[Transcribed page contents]

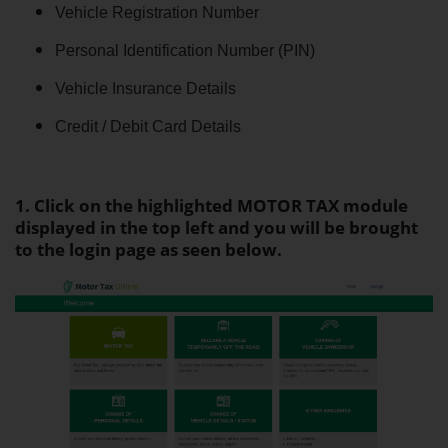
Vehicle Registration Number
Personal Identification Number (PIN)
Vehicle Insurance Details
Credit / Debit Card Details
1. Click on the highlighted MOTOR TAX module
displayed in the top left and you will be brought
to the login page as seen below.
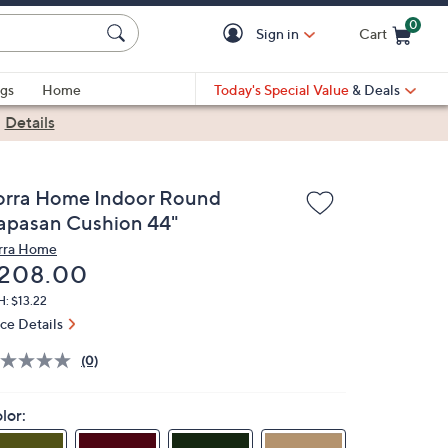
0
Sign in
Cart
Cart is Empty
gs
Home
Today's Special Value
& Deals
|
Details
orra Home Indoor Round
apasan Cushion 44"
rra Home
eleted
208.00
: $13.22
ice Details
(0)
lor:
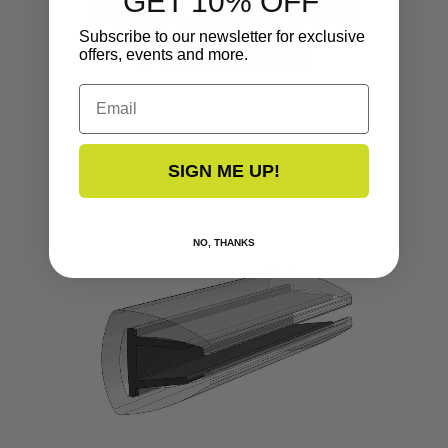
GET 10% OFF
COMPLEMENTARY
Subscribe to our newsletter for exclusive
PRODUCTS
offers, events and more.
Email
SIGN ME UP!
NO, THANKS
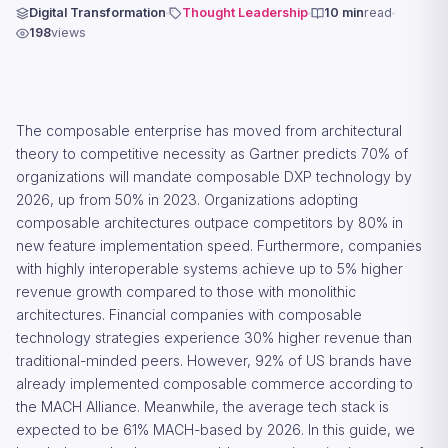
Digital Transformation
Thought Leadership
10 min
read
198
views
The composable enterprise has moved from architectural
theory to competitive necessity as Gartner predicts 70% of
organizations will mandate composable DXP technology by
2026, up from 50% in 2023. Organizations adopting
composable architectures outpace competitors by 80% in
new feature implementation speed. Furthermore, companies
with highly interoperable systems achieve up to 5% higher
revenue growth compared to those with monolithic
architectures. Financial companies with composable
technology strategies experience 30% higher revenue than
traditional-minded peers. However, 92% of US brands have
already implemented composable commerce according to
the MACH Alliance. Meanwhile, the average tech stack is
expected to be 61% MACH-based by 2026. In this guide, we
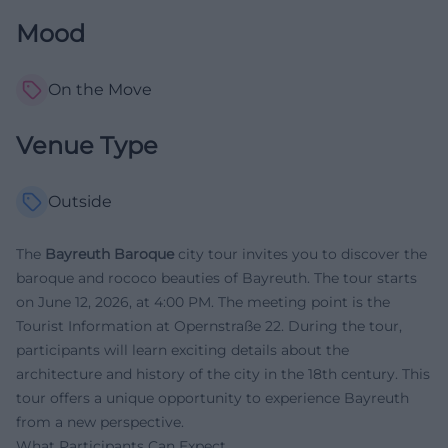
Mood
On the Move
Venue Type
Outside
The
Bayreuth Baroque
city tour invites you to discover the
baroque and rococo beauties of Bayreuth. The tour starts
on June 12, 2026, at 4:00 PM. The meeting point is the
Tourist Information at Opernstraße 22. During the tour,
participants will learn exciting details about the
architecture and history of the city in the 18th century. This
tour offers a unique opportunity to experience Bayreuth
from a new perspective.
What Participants Can Expect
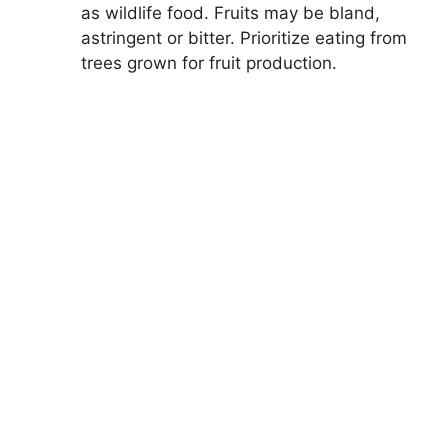
as wildlife food. Fruits may be bland,
astringent or bitter. Prioritize eating from
trees grown for fruit production.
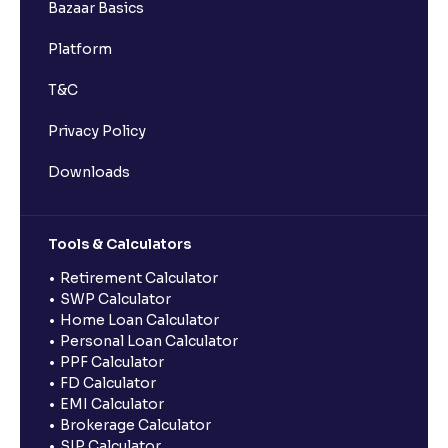
Bazaar Basics
Platform
T&C
Privacy Policy
Downloads
Tools & Calculators
Retirement Calculator
SWP Calculator
Home Loan Calculator
Personal Loan Calculator
PPF Calculator
FD Calculator
EMI Calculator
Brokerage Calculator
SIP Calculator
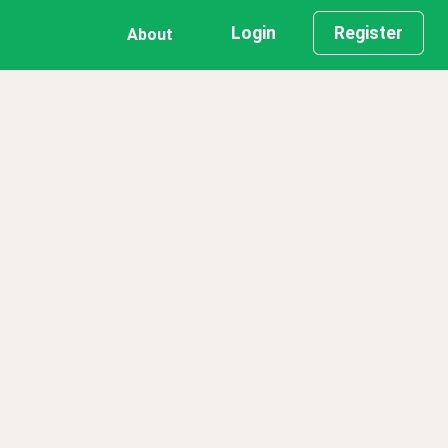
Login
Register
About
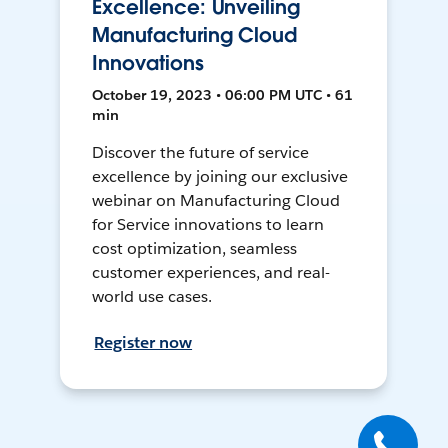
Excellence: Unveiling
Manufacturing Cloud
Innovations
October 19, 2023 • 06:00 PM UTC • 61
min
Discover the future of service
excellence by joining our exclusive
webinar on Manufacturing Cloud
for Service innovations to learn
cost optimization, seamless
customer experiences, and real-
world use cases.
Register now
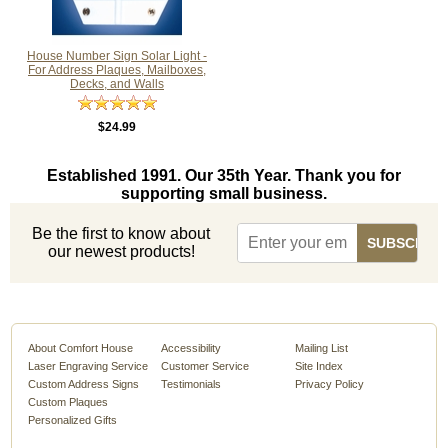
House Number Sign Solar Light -
For Address Plaques, Mailboxes,
Decks, and Walls
$24.99
Established 1991. Our 35th Year. Thank you for
supporting small business.
Be the first to know about
our newest products!
About Comfort House
Accessibility
Mailing List
Laser Engraving Service
Customer Service
Site Index
Custom Address Signs
Testimonials
Privacy Policy
Custom Plaques
Personalized Gifts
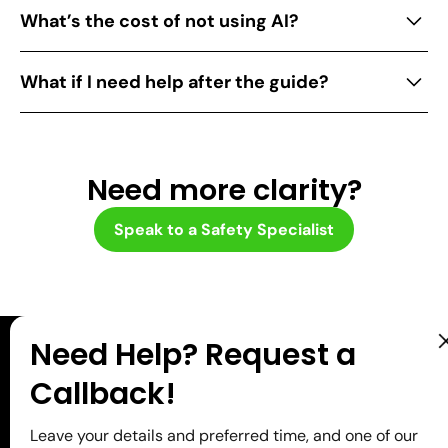
By detecting risks early, ensuring compliance,
What’s the cost of not using AI?
and reducing manual activities, AI enhances
safety performance and efficiency.
Without AI, you’re stuck with slower processes,
What if I need help after the guide?
missed risks, higher costs from preventable
incidents, and you risk falling behind. The old way
Book a free call with our team. We’ll help you
holds you back, while the new way moves you
apply AI to your specific needs.
forward.
Need more clarity?
Speak to a Safety Specialist
Need Help? Request a
Need help applying AI to
Callback!
your specific challenges?
Leave your details and preferred time, and one of our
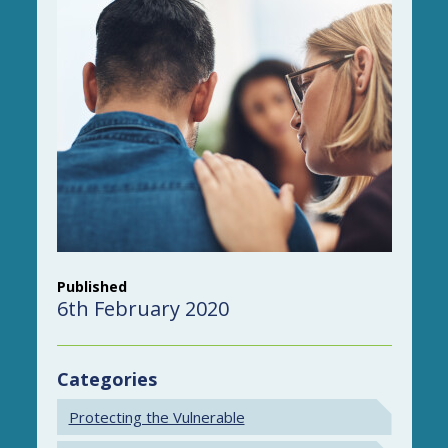
Published
6th February 2020
Categories
Protecting the Vulnerable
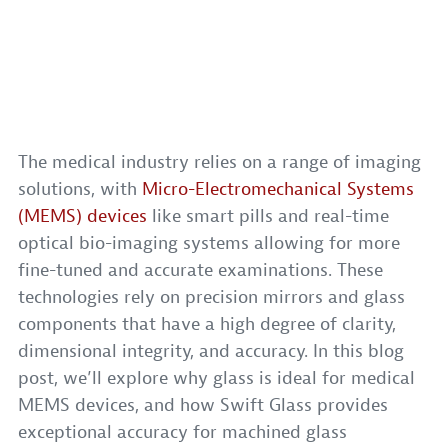
The medical industry relies on a range of imaging
solutions, with
Micro-Electromechanical Systems
(MEMS) devices
like smart pills and real-time
optical bio-imaging systems allowing for more
fine-tuned and accurate examinations. These
technologies rely on precision mirrors and glass
components that have a high degree of clarity,
dimensional integrity, and accuracy. In this blog
post, we’ll explore why glass is ideal for medical
MEMS devices, and how Swift Glass provides
exceptional accuracy for machined glass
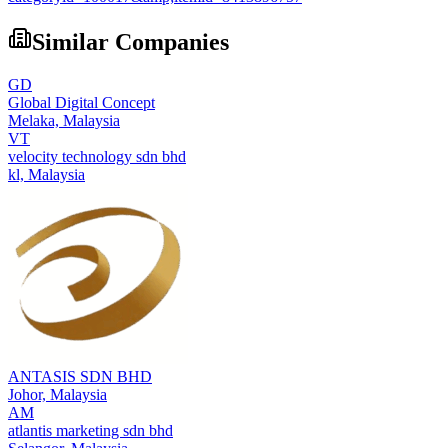
Similar Companies
GD
Global Digital Concept
Melaka,
Malaysia
VT
velocity technology sdn bhd
kl,
Malaysia
ANTASIS SDN BHD
Johor,
Malaysia
AM
atlantis marketing sdn bhd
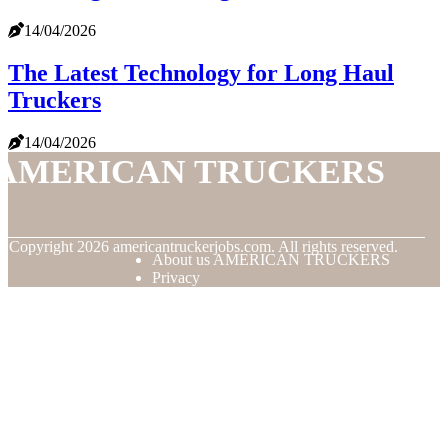
14/04/2026
The Latest Technology for Long Haul
Truckers
14/04/2026
AMERICAN TRUCKERS
© Copyright
2026
americantruckerjobs.com. All rights reserved.
About us AMERICAN TRUCKERS
Privacy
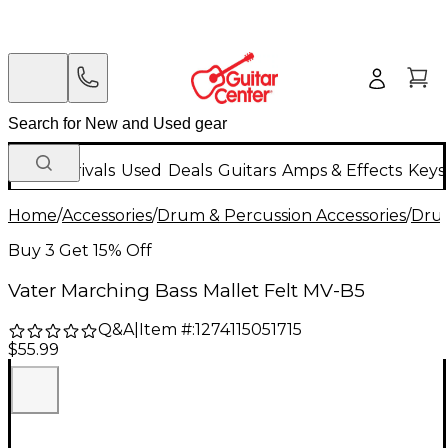
New Arrivals
Used
Deals
Guitars
Amps & Effects
Keys
Home
/
Accessories
/
Drum & Percussion Accessories
/
Drum
Buy 3 Get 15% Off
Vater Marching Bass Mallet Felt MV-B5
Q&A
|
Item #:
1274115051715
$55.99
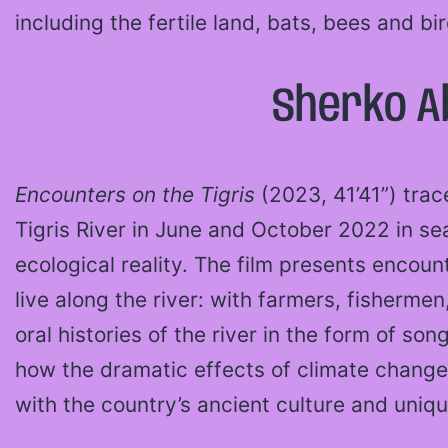
including the fertile land, bats, bees and bi
Sherko Ab
Encounters on the Tigris
(2023, 41’41”) trac
Tigris River in June and October 2022 in se
ecological reality. The film presents encou
live along the river: with farmers, fisherm
oral histories of the river in the form of so
how the dramatic effects of climate change
with the country’s ancient culture and uniqu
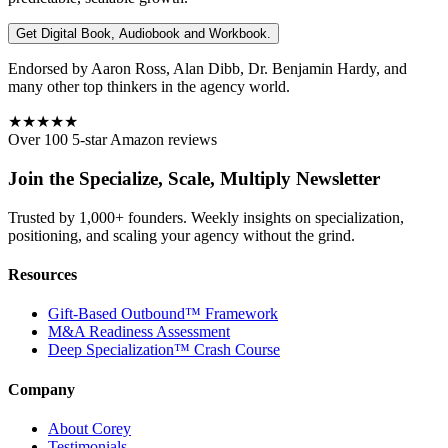
Get Digital Book, Audiobook and Workbook.
Endorsed by Aaron Ross, Alan Dibb, Dr. Benjamin Hardy, and
many other top thinkers in the agency world.
★★★★★
Over 100 5-star Amazon reviews
Join the Specialize, Scale, Multiply Newsletter
Trusted by 1,000+ founders. Weekly insights on specialization,
positioning, and scaling your agency without the grind.
Resources
Gift-Based Outbound™ Framework
M&A Readiness Assessment
Deep Specialization™ Crash Course
Company
About Corey
Testimonials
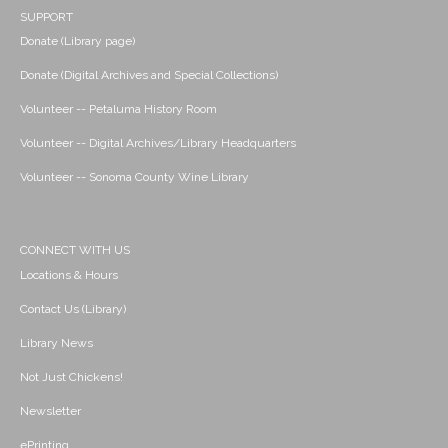
SUPPORT
Donate (Library page)
Donate (Digital Archives and Special Collections)
Volunteer -- Petaluma History Room
Volunteer -- Digital Archives/Library Headquarters
Volunteer -- Sonoma County Wine Library
CONNECT WITH US
Locations & Hours
Contact Us (Library)
Library News
Not Just Chickens!
Newsletter
ePrinting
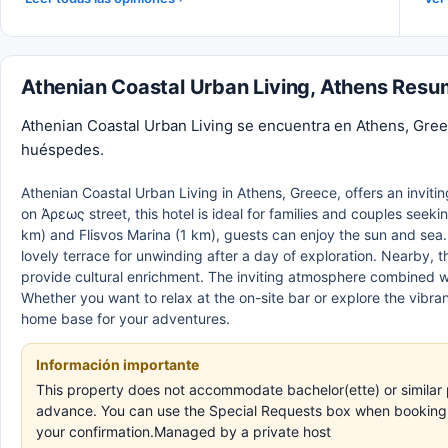
Athenian Coastal Urban Living, Athens Res
Athenian Coastal Urban Living se encuentra en Athens, Gree
huéspedes.
Athenian Coastal Urban Living in Athens, Greece, offers an inviti
on Άρεως street, this hotel is ideal for families and couples seek
km) and Flisvos Marina (1 km), guests can enjoy the sun and sea.
lovely terrace for unwinding after a day of exploration. Nearby,
provide cultural enrichment. The inviting atmosphere combined w
Whether you want to relax at the on-site bar or explore the vibran
home base for your adventures.
Información importante
This property does not accommodate bachelor(ette) or similar p
advance. You can use the Special Requests box when booking, o
your confirmation.Managed by a private host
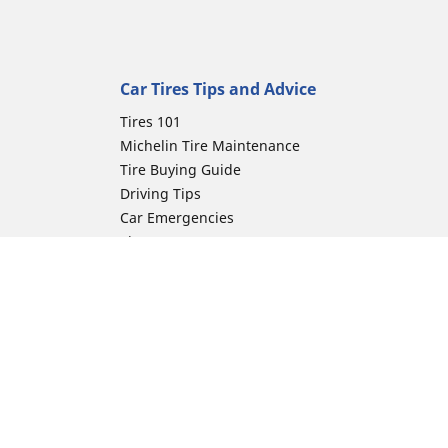
Car Tires Tips and Advice
Tires 101
Michelin Tire Maintenance
Tire Buying Guide
Driving Tips
Car Emergencies
Tire Damage
Electric Mobility Guide
Car Tire Pressure Guide
Winter Driving
Preparation for Winter
ion
Moto Manufacturer
Harley-Davidson
Honda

_WORK ITEM:_ Each entry must be retyped word for word, with every image omitted.

_RESPONSE FOR THIS EXERCISE:_
Vehicle Registration Number
Personal Identification Number (PIN)
Vehicle Insurance Details
Credit / Debit Card Details
1. Click on the highlighted MOTOR TAX module
displayed in the top left and you will be brought
to the login page as seen below.
0
Sign in
Cart
Cart is Empty
gs
Home
Today's Special Value
& Deals
|
Details
orra Home Indoor Round
apasan Cushion 44"
rra Home
eleted
208.00
: $13.22
ice Details
(0)
lor:
GET 10% OFF
COMPLEMENTARY
Subscribe to our newsletter for exclusive
PRODUCTS
offers, events and more.
Email
SIGN ME UP!
NO, THANKS
Digital Transformation
Thought Leadership
10 min
read
198
views
The composable enterprise has moved from architectural
theory to competitive necessity as Gartner predicts 70% of
organizations will mandate composable DXP technology by
2026, up from 50% in 2023. Organizations adopting
composable architectures outpace competitors by 80% in
new feature implementation speed. Furthermore, companies
with highly interoperable systems achieve up to 5% higher
revenue growth compared to those with monolithic
architectures. Financial companies with composable
technology strategies experience 30% higher revenue than
traditional-minded peers. However, 92% of US brands have
already implemented composable commerce according to
the MACH Alliance. Meanwhile, the average tech stack is
expected to be 61% MACH-based by 2026. In this guide, we
Mood
On the Move
Venue Type
Outside
The
Bayreuth Baroque
city tour invites you to discover the
baroque and rococo beauties of Bayreuth. The tour starts
on June 12, 2026, at 4:00 PM. The meeting point is the
Tourist Information at Opernstraße 22. During the tour,
participants will learn exciting details about the
architecture and history of the city in the 18th century. This
tour offers a unique opportunity to experience Bayreuth
from a new perspective.
What Participants Can Expect
as wildlife food. Fruits may be bland,
astringent or bitter. Prioritize eating from
trees grown for fruit production.
Bazaar Basics
Platform
T&C
Privacy Policy
Downloads
Tools & Calculators
Retirement Calculator
SWP Calculator
Home Loan Calculator
Personal Loan Calculator
PPF Calculator
FD Calculator
EMI Calculator
Brokerage Calculator
SIP Calculator
Login
Register
About
Excellence: Unveiling
Manufacturing Cloud
Innovations
October 19, 2023 • 06:00 PM UTC • 61
min
Discover the future of service
excellence by joining our exclusive
webinar on Manufacturing Cloud
for Service innovations to learn
cost optimization, seamless
customer experiences, and real-
world use cases.
Register now
House Number Sign Solar Light -
For Address Plaques, Mailboxes,
Decks, and Walls
$24.99
Established 1991. Our 35th Year. Thank you for
supporting small business.
Be the first to know about
our newest products!
About Comfort House
Accessibility
Mailing List
Laser Engraving Service
Customer Service
Site Index
Custom Address Signs
Testimonials
Privacy Policy
Custom Plaques
Personalized Gifts
By detecting risks early, ensuring compliance,
What’s the cost of not using AI?
and reducing manual activities, AI enhances
safety performance and efficiency.
Without AI, you’re stuck with slower processes,
What if I need help after the guide?
missed risks, higher costs from preventable
incidents, and you risk falling behind. The old way
Book a free call with our team. We’ll help you
holds you back, while the new way moves you
apply AI to your specific needs.
forward.
Need more clarity?
Speak to a Safety Specialist
Need Help? Request a
Need help applying AI to
Callback!
your specific challenges?
Leave your details and preferred time, and one of our
Published
6th February 2020
Categories
Protecting the Vulnerable
The medical industry relies on a range of imaging
solutions, with
Micro-Electromechanical Systems
(MEMS) devices
like smart pills and real-time
optical bio-imaging systems allowing for more
fine-tuned and accurate examinations. These
technologies rely on precision mirrors and glass
components that have a high degree of clarity,
dimensional integrity, and accuracy. In this blog
post, we’ll explore why glass is ideal for medical
MEMS devices, and how Swift Glass provides
exceptional accuracy for machined glass
Similar Companies
GD
Global Digital Concept
Melaka,
Malaysia
VT
velocity technology sdn bhd
kl,
Malaysia
ANTASIS SDN BHD
Johor,
Malaysia
AM
atlantis marketing sdn bhd
14/04/2026
The Latest Technology for Long Haul
Truckers
14/04/2026
AMERICAN TRUCKERS
© Copyright
2026
americantruckerjobs.com. All rights reserved.
About us AMERICAN TRUCKERS
Privacy
New Arrivals
Used
Deals
Guitars
Amps & Effects
Keys
Home
/
Accessories
/
Drum & Percussion Accessories
/
Drum
Buy 3 Get 15% Off
Vater Marching Bass Mallet Felt MV-B5
Q&A
|
Item #:
1274115051715
$55.99
including the fertile land, bats, bees and bi
Sherko Ab
Encounters on the Tigris
(2023, 41’41”) trac
Tigris River in June and October 2022 in se
ecological reality. The film presents encou
live along the river: with farmers, fisherm
oral histories of the river in the form of so
how the dramatic effects of climate change
with the country’s ancient culture and uniqu
Get Digital Book, Audiobook and Workbook.
Endorsed by Aaron Ross, Alan Dibb, Dr. Benjamin Hardy, and
many other top thinkers in the agency world.
★★★★★
Over 100 5-star Amazon reviews
Join the Specialize, Scale, Multiply Newsletter
Trusted by 1,000+ founders. Weekly insights on specialization,
positioning, and scaling your agency without the grind.
Resources
Gift-Based Outbound™ Framework
M&A Readiness Assessment
Deep Specialization™ Crash Course
Company
About Corey
Testimonials
SUPPORT
Donate (Library page)
Donate (Digital Archives and Special Collections)
Volunteer -- Petaluma History Room
Volunteer -- Digital Archives/Library Headquarters
Volunteer -- Sonoma County Wine Library
CONNECT WITH US
Locations & Hours
Contact Us (Library)
Library News
Not Just Chickens!
Newsletter
ePrinting
Athenian Coastal Urban Living, Athens Res
Athenian Coastal Urban Living se encuentra en Athens, Gree
huéspedes.
Athenian Coastal Urban Living in Athens, Greece, offers an inviti
on Άρεως street, this hotel is ideal for families and couples seek
km) and Flisvos Marina (1 km), guests can enjoy the sun and sea.
lovely terrace for unwinding after a day of exploration. Nearby,
provide cultural enrichment. The inviting atmosphere combined w
Whether you want to relax at the on-site bar or explore the vibran
home base for your adventures.
Información importante
This property does not accommodate bachelor(ette) or similar p
advance. You can use the Special Requests box when booking, o
your confirmation.Managed by a private host
Car Tires Tips and Advice
Tires 101
Michelin Tire Maintenance
Tire Buying Guide
Driving Tips
Car Emergencies
Tire Damage
Electric Mobility Guide
Car Tire Pressure Guide
Winter Driving
Preparation for Winter
ion
Moto Manufacturer
Harley-Davidson
Honda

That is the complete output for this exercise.